We are emerging from the darkness of winter and provincial health guidelines are easing up. We can finally stretch our limbs and our social circles once again.
It is time to spend more hours outside and some of us will be pulling the bikes out of storage, checking tires and lubricating chains to enjoy the freedom of two-wheeled travel.
After a very divisive couple of years, it might be time to remember why we can all benefit from sharing our roads as other road users come out of hiding.
Some were out year-round, wheelchairs pushing through snowy sidewalks, and cyclists struggling in snow banks were winter scenes I witnessed. But few cyclists want to share roads in those conditions and when I rode a bike in Calgary winters, I took pathways and side streets with low traffic.
While some drivers might see a bike and become frustrated, try and take a breath and remember the person on the bike is also benefiting you in many ways.
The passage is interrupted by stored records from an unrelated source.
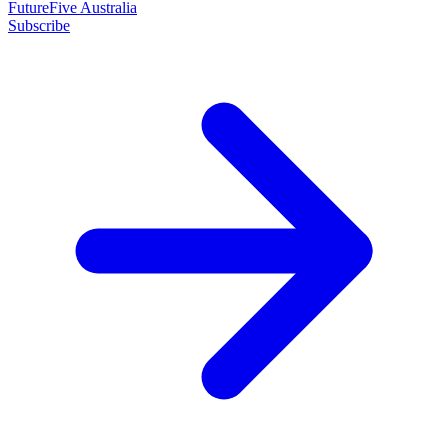
FutureFive Australia
Subscribe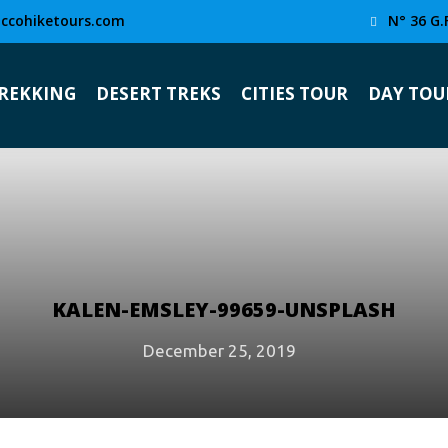
ccohiketours.com
N° 36 G.
TREKKING
DESERT TREKS
CITIES TOUR
DAY TOU
KALEN-EMSLEY-99659-UNSPLASH
December 25, 2019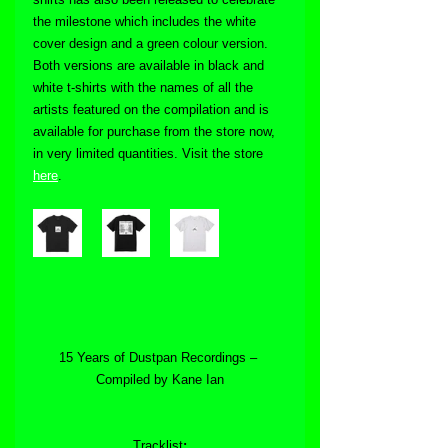
the milestone which includes the white 
cover design and a green colour version. 
Both versions are available in black and 
white t-shirts with the names of all the 
artists featured on the compilation and is 
available for purchase from the store now, 
in very limited quantities. Visit the store 
here
.
15 Years of Dustpan Recordings – 
Compiled by Kane Ian
Tracklist
: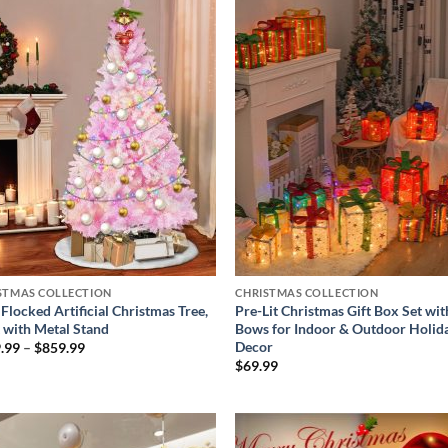
Add to
Add
wishlist
wish
STMAS COLLECTION
CHRISTMAS COLLECTION
Flocked Artificial Christmas Tree,
Pre-Lit Christmas Gift Box Set wit
t with Metal Stand
Bows for Indoor & Outdoor Holid
Decor
Price
.99
–
$
859.99
range:
$
69.99
$379.99
through
$859.99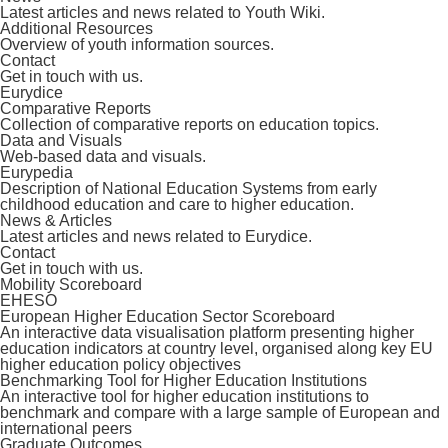
Latest articles and news related to Youth Wiki.
Additional Resources
Overview of youth information sources.
Contact
Get in touch with us.
Eurydice
Comparative Reports
Collection of comparative reports on education topics.
Data and Visuals
Web-based data and visuals.
Eurypedia
Description of National Education Systems from early
childhood education and care to higher education.
News & Articles
Latest articles and news related to Eurydice.
Contact
Get in touch with us.
Mobility Scoreboard
EHESO
European Higher Education Sector Scoreboard
An interactive data visualisation platform presenting higher
education indicators at country level, organised along key EU
higher education policy objectives
Benchmarking Tool for Higher Education Institutions
An interactive tool for higher education institutions to
benchmark and compare with a large sample of European and
international peers
Graduate Outcomes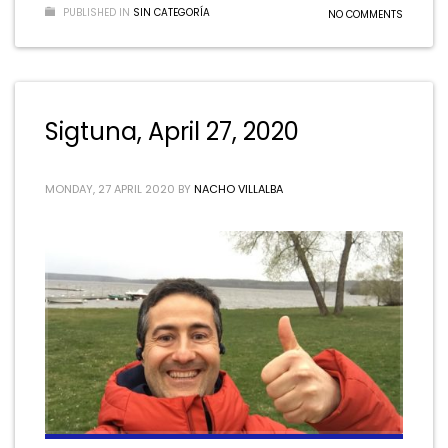
PUBLISHED IN
SIN CATEGORÍA
NO COMMENTS
Sigtuna, April 27, 2020
MONDAY, 27 APRIL 2020
BY
NACHO VILLALBA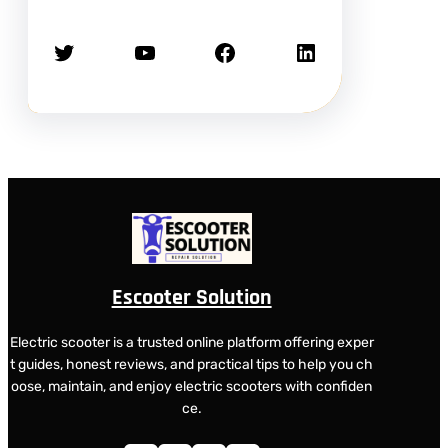
Twitter
YouTube
Facebook
LinkedIn
Escooter Solution
Electric scooter is a trusted online platform offering exper
t guides, honest reviews, and practical tips to help you ch
oose, maintain, and enjoy electric scooters with confiden
ce.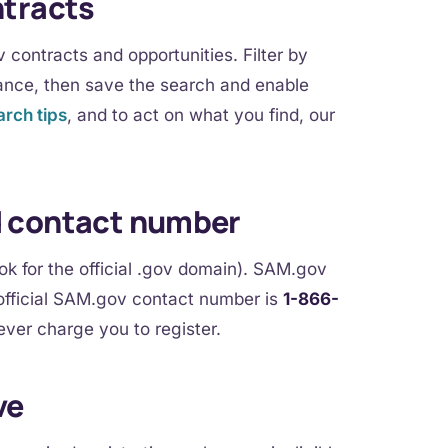
ntracts
contracts and opportunities. Filter by
ance, then save the search and enable
rch tips
, and to act on what you find, our
d contact number
 for the official .gov domain). SAM.gov
fficial SAM.gov contact number is
1-866-
ever charge you to register.
ve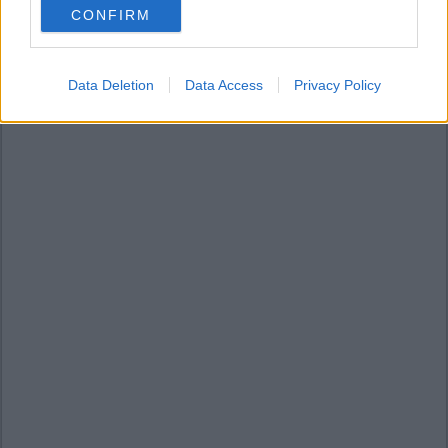
CONFIRM
consent section.
Data Deletion
Data Access
Privacy Policy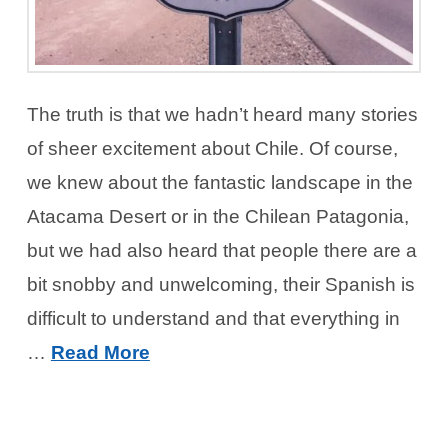
The truth is that we hadn’t heard many stories
of sheer excitement about Chile. Of course,
we knew about the fantastic landscape in the
Atacama Desert or in the Chilean Patagonia,
but we had also heard that people there are a
bit snobby and unwelcoming, their Spanish is
difficult to understand and that everything in
…
Read More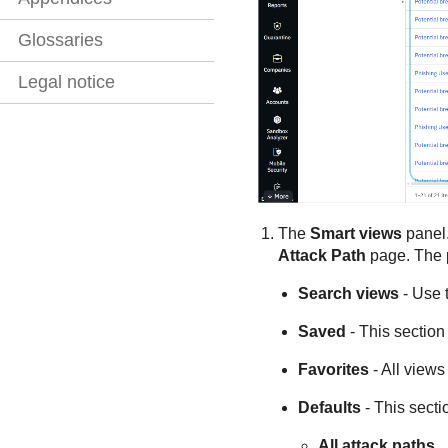
Glossaries
Legal notice
The
Smart views
panel.
Attack Path
page. The p
Search views
- Use t
Saved
- This section
Favorites
- All views
Defaults
- This secti
All attack paths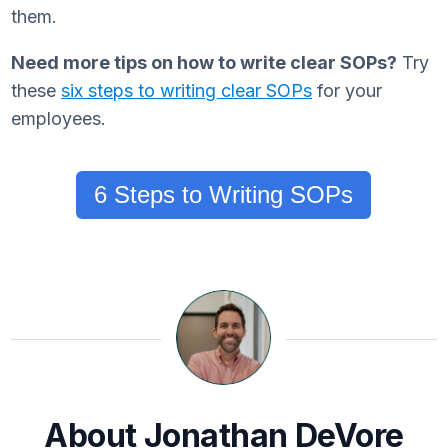
them.
Need more tips on how to write clear SOPs?
Try
these
six steps to writing clear SOPs
for your
employees.
6 Steps to Writing SOPs
About Jonathan DeVore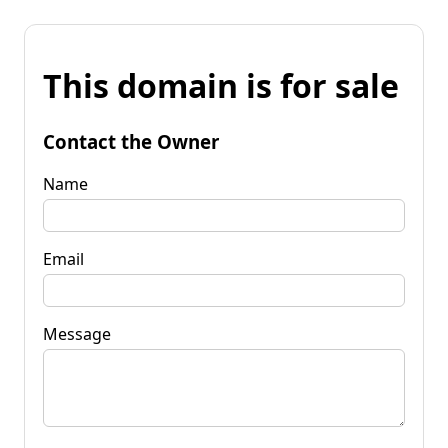
This domain is for sale
Contact the Owner
Name
Email
Message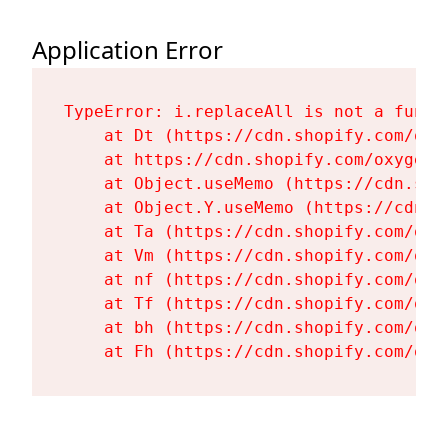
Application Error
TypeError: i.replaceAll is not a functi
    at Dt (https://cdn.shopify.com/oxy
    at https://cdn.shopify.com/oxygen-
    at Object.useMemo (https://cdn.sho
    at Object.Y.useMemo (https://cdn.s
    at Ta (https://cdn.shopify.com/oxy
    at Vm (https://cdn.shopify.com/oxy
    at nf (https://cdn.shopify.com/oxy
    at Tf (https://cdn.shopify.com/oxy
    at bh (https://cdn.shopify.com/oxy
    at Fh (https://cdn.shopify.com/oxy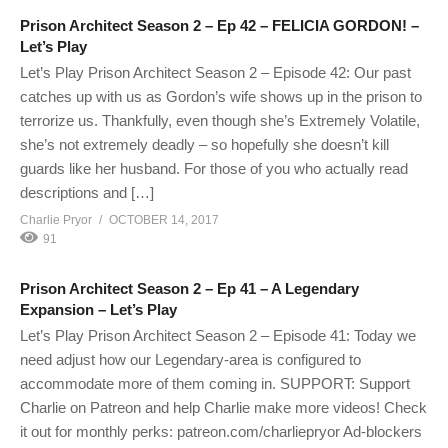
Prison Architect Season 2 – Ep 42 – FELICIA GORDON! –
Let’s Play
Let’s Play Prison Architect Season 2 – Episode 42: Our past
catches up with us as Gordon’s wife shows up in the prison to
terrorize us. Thankfully, even though she’s Extremely Volatile,
she’s not extremely deadly – so hopefully she doesn’t kill
guards like her husband. For those of you who actually read
descriptions and […]
Charlie Pryor
OCTOBER 14, 2017
91
Prison Architect Season 2 – Ep 41 – A Legendary
Expansion – Let’s Play
Let’s Play Prison Architect Season 2 – Episode 41: Today we
need adjust how our Legendary-area is configured to
accommodate more of them coming in. SUPPORT: Support
Charlie on Patreon and help Charlie make more videos! Check
it out for monthly perks: patreon.com/charliepryor Ad-blockers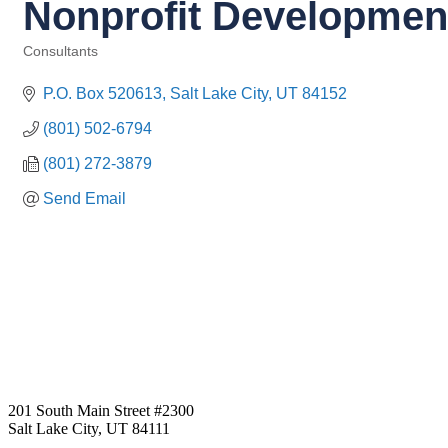
Nonprofit Development
Consultants
Categories
P.O. Box 520613
Salt Lake City
UT
84152
(801) 502-6794
(801) 272-3879
Send Email
201 South Main Street #2300
Salt Lake City, UT 84111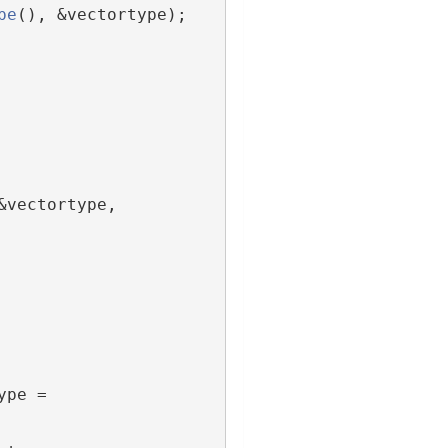
pe
(), &vectortype);
vectortype, 
pe = 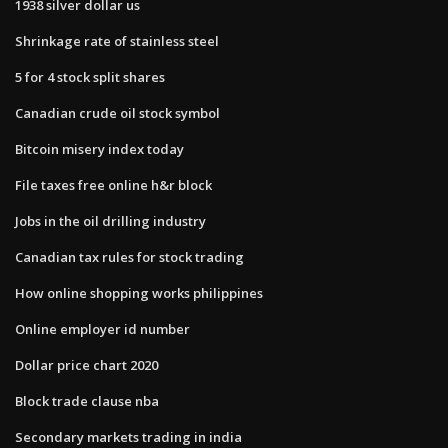
1938 silver dollar us
Shrinkage rate of stainless steel
5 for 4 stock split shares
Canadian crude oil stock symbol
Bitcoin misery index today
File taxes free online h&r block
Jobs in the oil drilling industry
Canadian tax rules for stock trading
How online shopping works philippines
Online employer id number
Dollar price chart 2020
Block trade clause nba
Secondary markets trading in india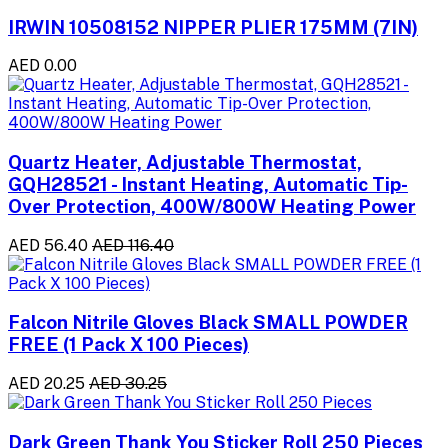
IRWIN 10508152 NIPPER PLIER 175MM (7IN)
AED 0.00
Quartz Heater, Adjustable Thermostat,
GQH28521 - Instant Heating, Automatic Tip-
Over Protection, 400W/800W Heating Power
AED 56.40
AED 116.40
Falcon Nitrile Gloves Black SMALL POWDER
FREE (1 Pack X 100 Pieces)
AED 20.25
AED 30.25
Dark Green Thank You Sticker Roll 250 Pieces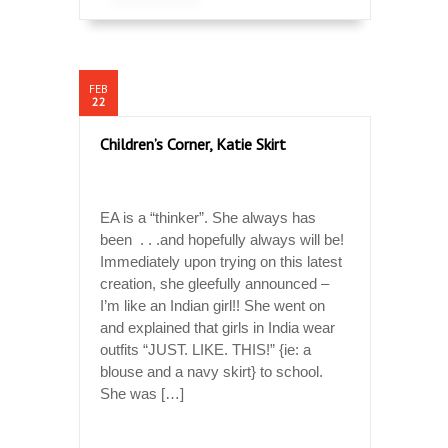
FEB
22
Children’s Corner, Katie Skirt
EA is a “thinker”. She always has
been . . .and hopefully always will be!
Immediately upon trying on this latest
creation, she gleefully announced –
I’m like an Indian girl!! She went on
and explained that girls in India wear
outfits “JUST. LIKE. THIS!” {ie: a
blouse and a navy skirt} to school.
She was […]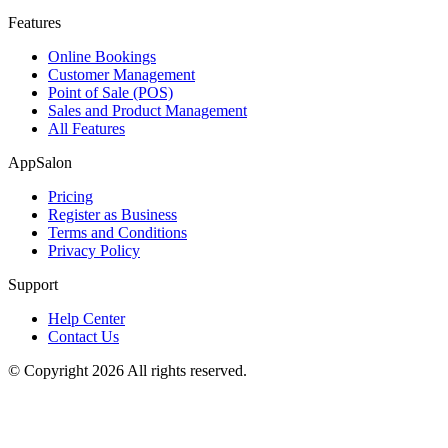
Features
Online Bookings
Customer Management
Point of Sale (POS)
Sales and Product Management
All Features
AppSalon
Pricing
Register as Business
Terms and Conditions
Privacy Policy
Support
Help Center
Contact Us
© Copyright 2026 All rights reserved.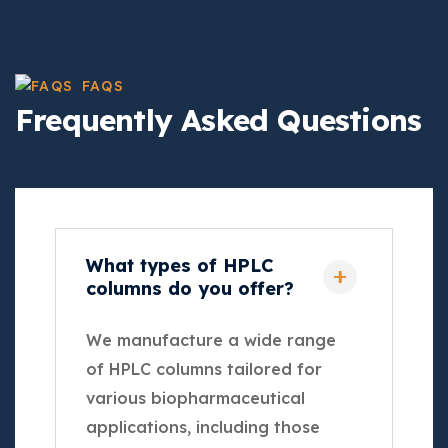
FAQS
Frequently Asked Questions
What types of HPLC
columns do you offer?
We manufacture a wide range
of HPLC columns tailored for
various biopharmaceutical
applications, including those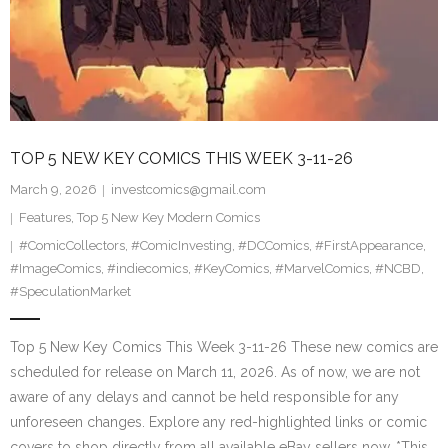
TOP 5 NEW KEY COMICS THIS WEEK 3-11-26
March 9, 2026
investcomics@gmail.com
Features
,
Top 5 New Key Modern Comics
#ComicCollectors
,
#ComicInvesting
,
#DCComics
,
#FirstAppearance
,
#ImageComics
,
#indiecomics
,
#KeyComics
,
#MarvelComics
,
#NCBD
,
#SpeculationMarket
Top 5 New Key Comics This Week 3-11-26 These new comics are
scheduled for release on March 11, 2026. As of now, we are not
aware of any delays and cannot be held responsible for any
unforeseen changes. Explore any red-highlighted links or comic
covers to shop directly from all available eBay sellers now. *This…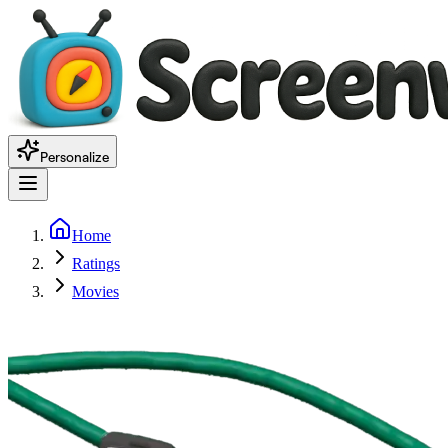
Personalize
Home
Ratings
Movies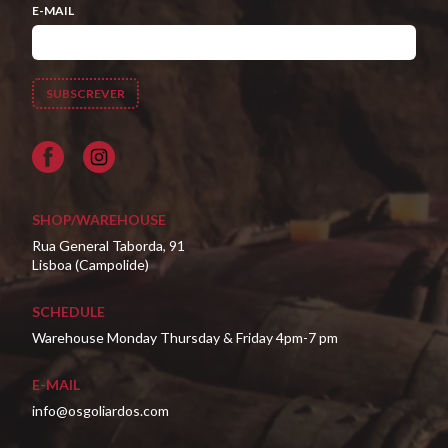
E-MAIL
Facebook
SHOP/WAREHOUSE
Rua General Taborda, 91
Lisboa (Campolide)
SCHEDULE
Warehouse Monday Thursday & Friday 4pm-7 pm
E-MAIL
info@osgoliardos.com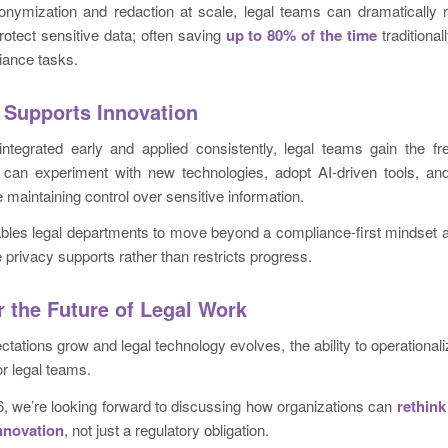
nymization and redaction at scale, legal teams can dramatically
protect sensitive data; often saving
up to 80% of the time
traditiona
iance tasks.
 Supports Innovation
ntegrated early and applied consistently, legal teams gain the f
 can experiment with new technologies, adopt AI-driven tools, an
ile maintaining control over sensitive information.
bles legal departments to move beyond a compliance-first mindset 
 privacy supports rather than restricts progress.
r the Future of Legal Work
tations grow and legal technology evolves, the ability to operationali
for legal teams.
, we’re looking forward to discussing how organizations can
rethink
innovation
, not just a regulatory obligation.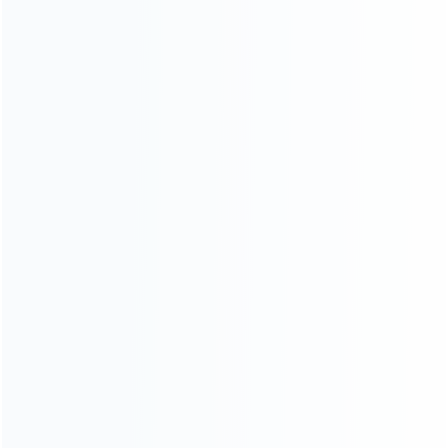
ABOUT US
Founded in 2009, it is a company specializing in the
wholesale of accessories and repair parts for Video game
consoles.
more about us
INFORMATION
How it work
How to pay
Shipping & Delivery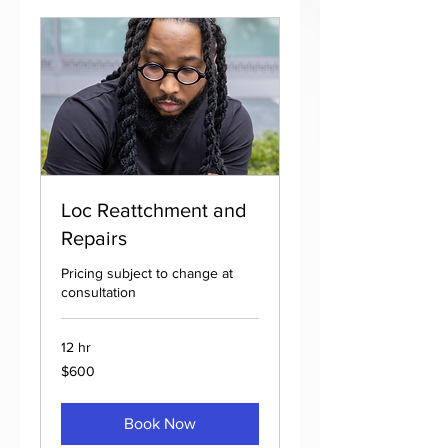
Loc Reattchment and
Repairs
Pricing subject to change at
consultation
12 hr
600
$600
US
dollars
Book Now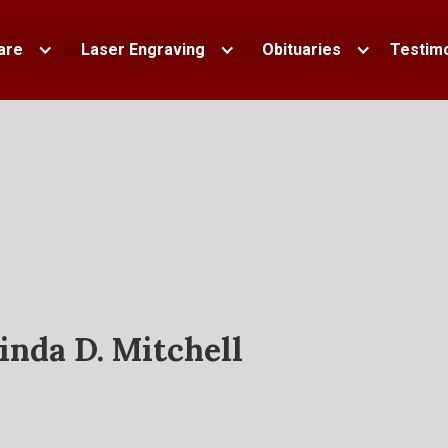
are
Laser Engraving
Obituaries
Testimo
inda D. Mitchell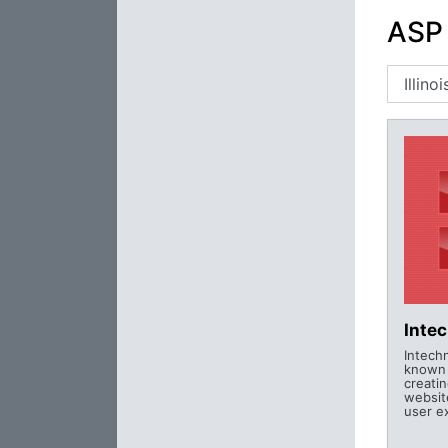
ASP 
Inte
Intechn
known f
creati
websit
user e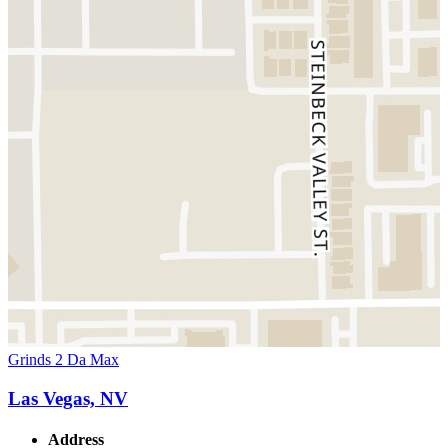
Grinds 2 Da Max
Las Vegas, NV
Address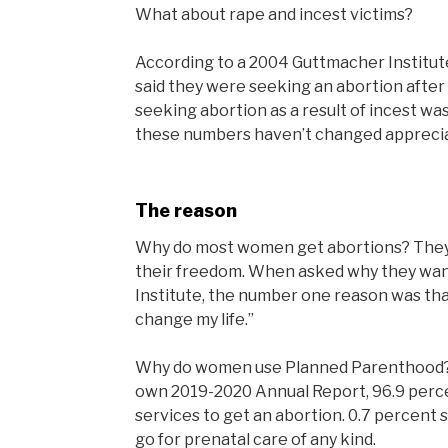
What about rape and incest victims?
According to a 2004 Guttmacher Institu
said they were seeking an abortion afte
seeking abortion as a result of incest wa
these numbers haven’t changed appreci
The reason
Why do most women get abortions? They don
their freedom. When asked why they wan
Institute, the number one reason was tha
change my life.”
Why do women use Planned Parenthood? 
own 2019-2020 Annual Report, 96.9 perc
services to get an abortion. 0.7 percent 
go for prenatal care of any kind.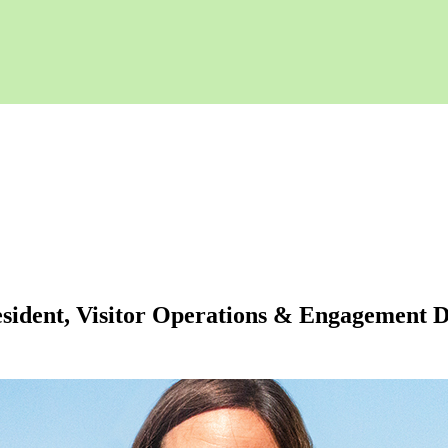
ident, Visitor Operations & Engagement Deb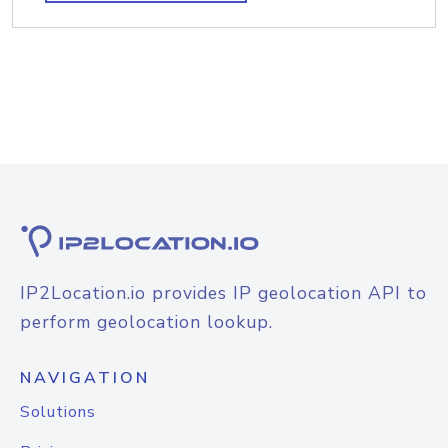
IP2Location.io provides IP geolocation API to
perform geolocation lookup.
NAVIGATION
Solutions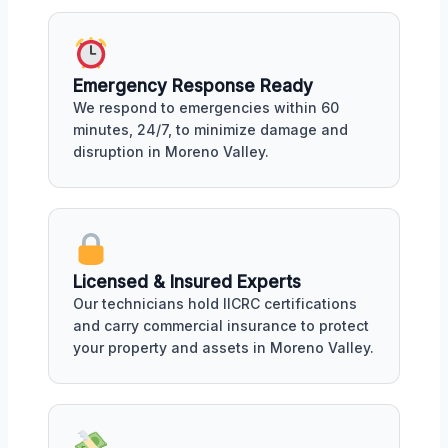
Emergency Response Ready
We respond to emergencies within 60
minutes, 24/7, to minimize damage and
disruption in Moreno Valley.
Licensed & Insured Experts
Our technicians hold IICRC certifications
and carry commercial insurance to protect
your property and assets in Moreno Valley.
More bikes on the road translates into less traffic.
Sure, you might have to lift your foot for a few seconds, maybe even tap a brake to slow down and be able to pass safely giving the cyclist room – but those few seconds also mean you have less traffic to contend with in general and less competition for parking when you arrive at your destination.
Cyclists can help keep the price of fuel down.
While in this town, the infrastructure may not be safe enough to attract a large number of cyclists, less drivers does mean less demand for fuel, and therefore less pressure on rising fuel prices.
Bikes are better for roads.
Heavy traffic is hard on roads, so conversely, more people moving on bicycles, which take up less space and are far lighter, are much easier on the infrastructure. Moving one person in a large vehicle takes up far more space than two cyclists riding side-by-side, so try not to get your knickers in a knot about it.
Remember, cyclists are also people, we also drive, we pay taxes and we are helping keep the air a little cleaner while we burn fat, not fuel.